++++ Provided data ++++

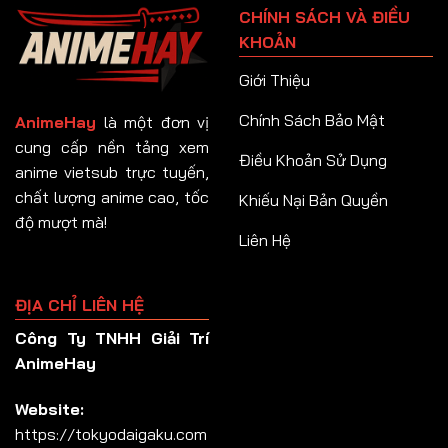
CHÍNH SÁCH VÀ ĐIỀU
Tập 92
KHOẢN
Tập 93
Giới Thiệu
Tập 94
Chính Sách Bảo Mật
AnimeHay
là một đơn vị
Tập 95
cung cấp nền tảng xem
Điều Khoản Sử Dụng
anime vietsub trực tuyến,
Tập 96
chất lượng anime cao, tốc
Khiếu Nại Bản Quyền
Tập 97
độ mượt mà!
Liên Hệ
Tập 98
Tập 99
ĐỊA CHỈ LIÊN HỆ
Tập 100
Công Ty TNHH Giải Trí
Tập 101
AnimeHay
Tập 102
Website:
Tập 103
https://tokyodaigaku.com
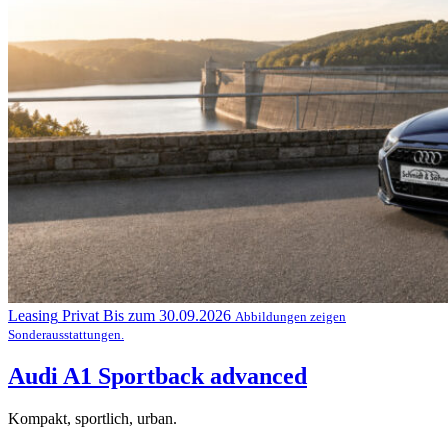
Leasing
Privat
Bis zum 30.09.2026
Abbildungen zeigen
Sonderausstattungen.
Audi A1 Sportback advanced
Kompakt, sportlich, urban.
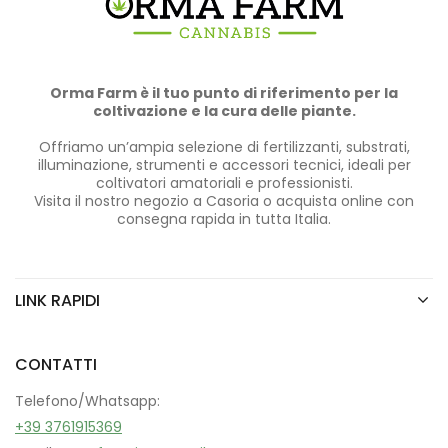
Orma Farm è il tuo punto di riferimento per la
coltivazione e la cura delle piante.
Offriamo un’ampia selezione di fertilizzanti, substrati,
illuminazione, strumenti e accessori tecnici, ideali per
coltivatori amatoriali e professionisti.
Visita il nostro negozio a Casoria o acquista online con
consegna rapida in tutta Italia.
LINK RAPIDI
CONTATTI
Telefono/Whatsapp:
+39 3761915369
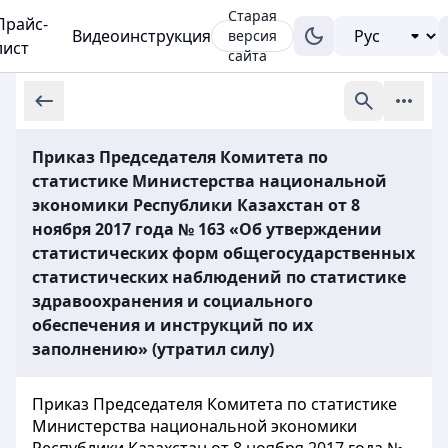
Старая
Прайс-
Видеоинструкция
версия
лист
сайта
Приказ Председателя Комитета по
статистике Министерства национальной
экономики Республики Казахстан от 8
ноября 2017 года № 163 «Об утверждении
статистических форм общегосударственных
статистических наблюдений по статистике
здравоохранения и социального
обеспечения и инструкций по их
заполнению» (утратил силу)
Приказ Председателя Комитета по статистике
Министерства национальной экономики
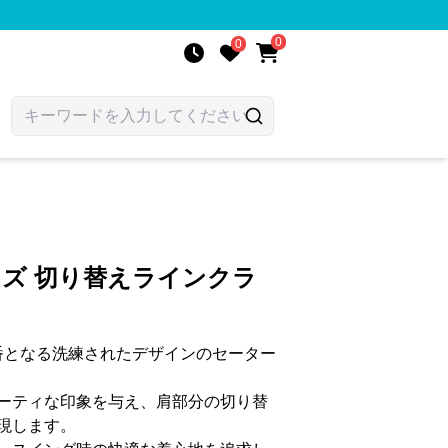
0
0
ンズ 切り替えラインクラ
定番となる洗練されたデザインのセーター
ーティな印象を与え、肩部分の切り替
現します。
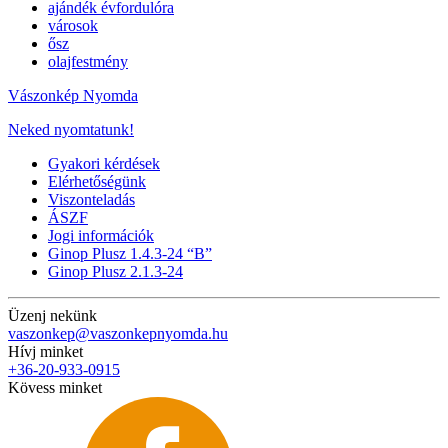
ajándék évfordulóra
városok
ősz
olajfestmény
Vászonkép Nyomda
Neked nyomtatunk!
Gyakori kérdések
Elérhetőségünk
Viszonteladás
ÁSZF
Jogi információk
Ginop Plusz 1.4.3-24 “B”
Ginop Plusz 2.1.3-24
Üzenj nekünk
vaszonkep@vaszonkepnyomda.hu
Hívj minket
+36-20-933-0915
Kövess minket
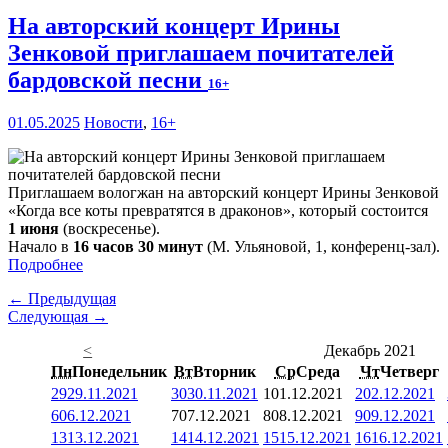
На авторский концерт Ирины
Зенковой приглашаем почитателей
бардовской песни
16+
01.05.2025
Новости
,
16+
Приглашаем вологжан на авторский концерт Ирины Зенковой
«Когда все коты превратятся в драконов», который состоится
1 июня
(воскресенье).
Начало в
16 часов 30 минут
(М. Ульяновой, 1, конференц-зал).
Подробнее
← Предыдущая
Следующая →
<
Декабрь 2021
Пн
Понедельник
Вт
Вторник
Ср
Среда
Чт
Четверг
29
29.11.2021
30
30.11.2021
1
01.12.2021
2
02.12.2021
6
06.12.2021
7
07.12.2021
8
08.12.2021
9
09.12.2021
13
13.12.2021
14
14.12.2021
15
15.12.2021
16
16.12.2021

++++

Exercise directions
Omit all pictures, and repeat exactly the lines from the line containing "Neked nyomtatunk!" through the end of the data.

Result of this exercise
Neked nyomtatunk!
Gyakori kérdések
Elérhetőségünk
Viszonteladás
ÁSZF
Jogi információk
Ginop Plusz 1.4.3-24 “B”
Ginop Plusz 2.1.3-24
Üzenj nekünk
vaszonkep@vaszonkepnyomda.hu
Hívj minket
+36-20-933-0915
Kövess minket
На авторский концерт Ирины
Зенковой приглашаем почитателей
бардовской песни
16+
01.05.2025
Новости
,
16+
Приглашаем вологжан на авторский концерт Ирины Зенковой
«Когда все коты превратятся в драконов», который состоится
1 июня
(воскресенье).
Начало в
16 часов 30 минут
(М. Ульяновой, 1, конференц-зал).
Подробнее
← Предыдущая
Следующая →
<
Декабрь 2021
Пн
Понедельник
Вт
Вторник
Ср
Среда
Чт
Четверг
29
29.11.2021
30
30.11.2021
1
01.12.2021
2
02.12.2021
6
06.12.2021
7
07.12.2021
8
08.12.2021
9
09.12.2021
13
13.12.2021
14
14.12.2021
15
15.12.2021
16
16.12.2021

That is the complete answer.